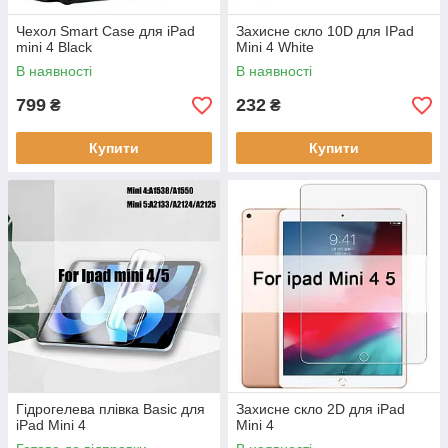
Чехол Smart Case для iPad
Захисне скло 10D для IPad
mini 4 Black
Mini 4 White
В наявності
В наявності
799
232
₴
₴
Купити
Купити
Гідрогелева плівка Basic для
Захисне скло 2D для iPad
iPad Mini 4
Mini 4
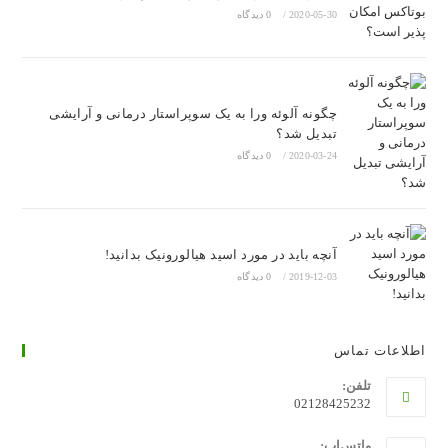
2020-05-30
/
0 دیدگاه
چگونه آلوئه ورا به یک سوپراستار درمانی و آرایشی
تبدیل شد؟
2020-03-24
/
0 دیدگاه
آنچه باید در مورد اسید هیالورونیک بدانید!
2019-12-03
/
0 دیدگاه
اطلاعات تماس
تلفن:
02128425232
واتس‌اپ:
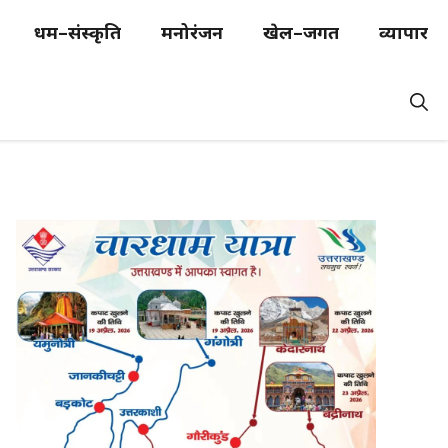
धर्म–संस्कृति
मनोरंजन
खेल–जगत
व्यापार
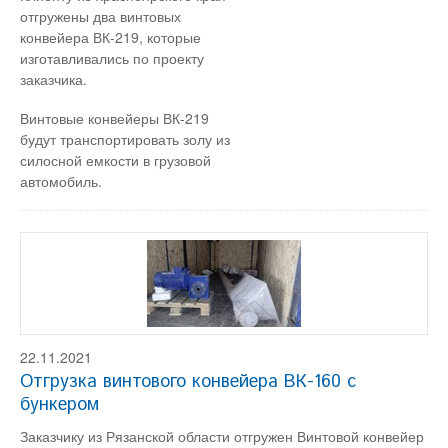
отгружены два винтовых
конвейера ВК-219, которые
изготавливались по проекту
заказчика.
Винтовые конвейеры ВК-219
будут транспортировать золу из
силосной емкости в грузовой
автомобиль.
22.11.2021
Отгрузка винтового конвейера ВК-160 с
бункером
Заказчику из Рязанской области отгружен Винтовой конвейер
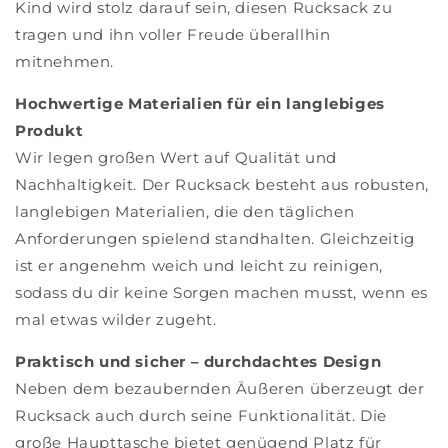
Kind wird stolz darauf sein, diesen Rucksack zu
tragen und ihn voller Freude überallhin
mitnehmen.
Hochwertige Materialien für ein langlebiges
Produkt
Wir legen großen Wert auf Qualität und
Nachhaltigkeit. Der Rucksack besteht aus robusten,
langlebigen Materialien, die den täglichen
Anforderungen spielend standhalten. Gleichzeitig
ist er angenehm weich und leicht zu reinigen,
sodass du dir keine Sorgen machen musst, wenn es
mal etwas wilder zugeht.
Praktisch und sicher – durchdachtes Design
Neben dem bezaubernden Äußeren überzeugt der
Rucksack auch durch seine Funktionalität. Die
große Haupttasche bietet genügend Platz für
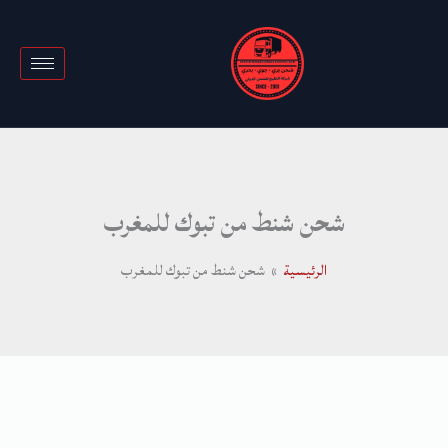
خطي
لى
لمحتوى
شحن شنط من تبوك للمغرب
الرئيسية
شحن شنط من تبوك للمغرب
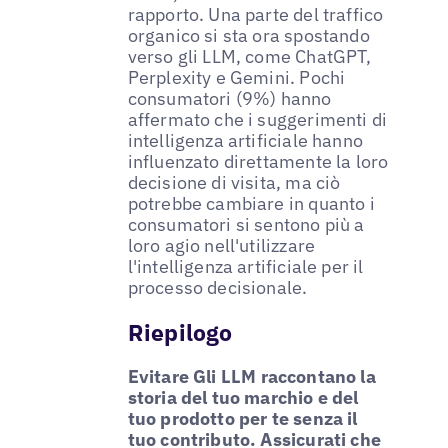
rapporto. Una parte del traffico
organico si sta ora spostando
verso gli LLM, come ChatGPT,
Perplexity e Gemini. Pochi
consumatori (9%) hanno
affermato che i suggerimenti di
intelligenza artificiale hanno
influenzato direttamente la loro
decisione di visita, ma ciò
potrebbe cambiare in quanto i
consumatori si sentono più a
loro agio nell'utilizzare
l'intelligenza artificiale per il
processo decisionale.
Riepilogo
Evitare
Gli LLM raccontano la
storia del tuo marchio e del
tuo prodotto per te senza il
tuo contributo. Assicurati che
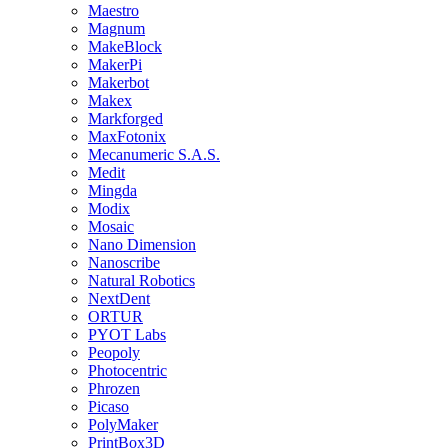
Maestro
Magnum
MakeBlock
MakerPi
Makerbot
Makex
Markforged
MaxFotonix
Mecanumeric S.A.S.
Medit
Mingda
Modix
Mosaic
Nano Dimension
Nanoscribe
Natural Robotics
NextDent
ORTUR
PYOT Labs
Peopoly
Photocentric
Phrozen
Picaso
PolyMaker
PrintBox3D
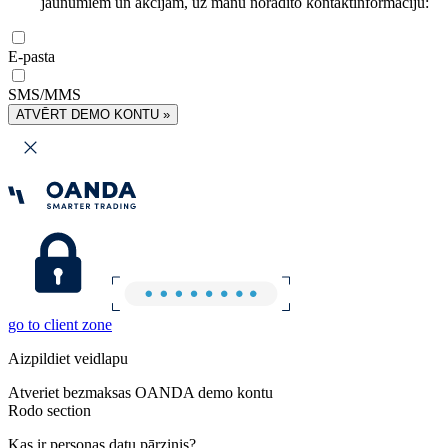
jaunumiem un akcijām, uz manu norādīto kontaktinformāciju:
E-pasta
SMS/MMS
ATVĒRT DEMO KONTU »
go to client zone
Aizpildiet veidlapu
Atveriet bezmaksas OANDA demo kontu
Rodo section
Kas ir personas datu pārzinis?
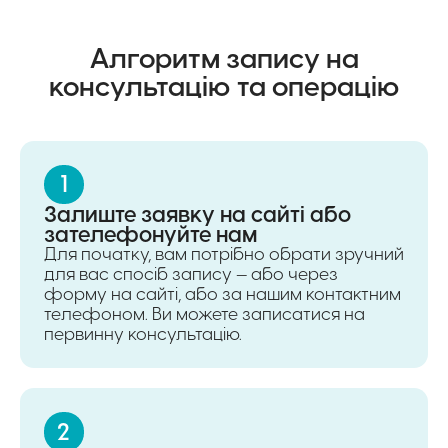
Алгоритм запису на
консультацію та операцію
1
Залиште заявку на сайті або
зателефонуйте нам
Для початку, вам потрібно обрати зручний
для вас спосіб запису — або через
форму на сайті, або за нашим контактним
телефоном. Ви можете записатися на
первинну консультацію.
2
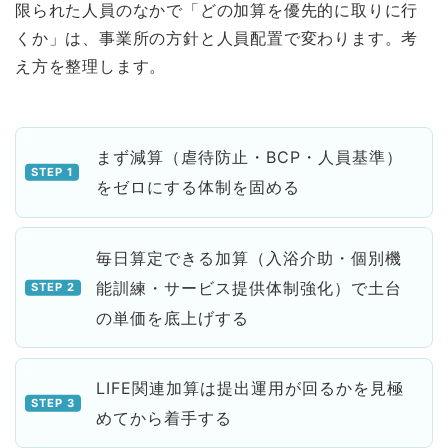
限られた人員のなかで「どの加算を優先的に取りに行
くか」は、事業所の方針と人員配置で変わります。考
え方を整理します。
まず減算（虐待防止・BCP・人員基準）
をゼロにする体制を固める
毎日算定できる加算（入浴介助・個別機
能訓練・サービス提供体制強化）で土台
の単価を底上げする
LIFE関連加算は提出運用が回るかを見極
めてから着手する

::::

Work required: Everything in the entries above, apart from the images, should be printed exactly.

Task response:
Чехол Smart Case для iPad
Захисне скло 10D для IPad
mini 4 Black
Mini 4 White
В наявності
В наявності
799
232
₴
₴
Купити
Купити
Гідрогелева плівка Basic для
Захисне скло 2D для iPad
iPad Mini 4
Mini 4
2020-05-30
/
0 دیدگاه
چگونه آلوئه ورا به یک سوپراستار درمانی و آرایشی
تبدیل شد؟
2020-03-24
/
0 دیدگاه
آنچه باید در مورد اسید هیالورونیک بدانید!
2019-12-03
/
0 دیدگاه
اطلاعات تماس
تلفن:
02128425232
واتس‌اپ:
धर्म–संस्कृति
मनोरंजन
खेल–जगत
व्यापार
отгружены два винтовых
конвейера ВК-219, которые
изготавливались по проекту
заказчика.
Винтовые конвейеры ВК-219
будут транспортировать золу из
силосной емкости в грузовой
автомобиль.
22.11.2021
Отгрузка винтового конвейера ВК-160 с
бункером
Заказчику из Рязанской области отгружен Винтовой конвейер
Kind wird stolz darauf sein, diesen Rucksack zu
tragen und ihn voller Freude überallhin
mitnehmen.
Hochwertige Materialien für ein langlebiges
Produkt
Wir legen großen Wert auf Qualität und
Nachhaltigkeit. Der Rucksack besteht aus robusten,
langlebigen Materialien, die den täglichen
Anforderungen spielend standhalten. Gleichzeitig
ist er angenehm weich und leicht zu reinigen,
sodass du dir keine Sorgen machen musst, wenn es
mal etwas wilder zugeht.
Praktisch und sicher – durchdachtes Design
Neben dem bezaubernden Äußeren überzeugt der
Rucksack auch durch seine Funktionalität. Die
große Haupttasche bietet genügend Platz für
خطي
لى
لمحتوى
شحن شنط من تبوك للمغرب
الرئيسية
شحن شنط من تبوك للمغرب
rapporto. Una parte del traffico
organico si sta ora spostando
verso gli LLM, come ChatGPT,
Perplexity e Gemini. Pochi
consumatori (9%) hanno
affermato che i suggerimenti di
intelligenza artificiale hanno
influenzato direttamente la loro
decisione di visita, ma ciò
potrebbe cambiare in quanto i
consumatori si sentono più a
loro agio nell'utilizzare
l'intelligenza artificiale per il
processo decisionale.
Riepilogo
Evitare
Gli LLM raccontano la
storia del tuo marchio e del
tuo prodotto per te senza il
tuo contributo. Assicurati che
Maestro
Magnum
MakeBlock
MakerPi
Makerbot
Makex
Markforged
MaxFotonix
Mecanumeric S.A.S.
Medit
Mingda
Modix
Mosaic
Nano Dimension
Nanoscribe
Natural Robotics
NextDent
ORTUR
PYOT Labs
Peopoly
Photocentric
Phrozen
Picaso
PolyMaker
PrintBox3D
jaunumiem un akcijām, uz manu norādīto kontaktinformāciju:
E-pasta
SMS/MMS
ATVĒRT DEMO KONTU »
go to client zone
Aizpildiet veidlapu
Atveriet bezmaksas OANDA demo kontu
Rodo section
Kas ir personas datu pārzinis?
Алгоритм запису на
консультацію та операцію
1
Залиште заявку на сайті або
зателефонуйте нам
Для початку, вам потрібно обрати зручний
для вас спосіб запису — або через
форму на сайті, або за нашим контактним
телефоном. Ви можете записатися на
первинну консультацію.
2
限られた人員のなかで「どの加算を優先的に取りに行
くか」は、事業所の方針と人員配置で変わります。考
え方を整理します。
まず減算（虐待防止・BCP・人員基準）
をゼロにする体制を固める
毎日算定できる加算（入浴介助・個別機
能訓練・サービス提供体制強化）で土台
の単価を底上げする
LIFE関連加算は提出運用が回るかを見極
めてから着手する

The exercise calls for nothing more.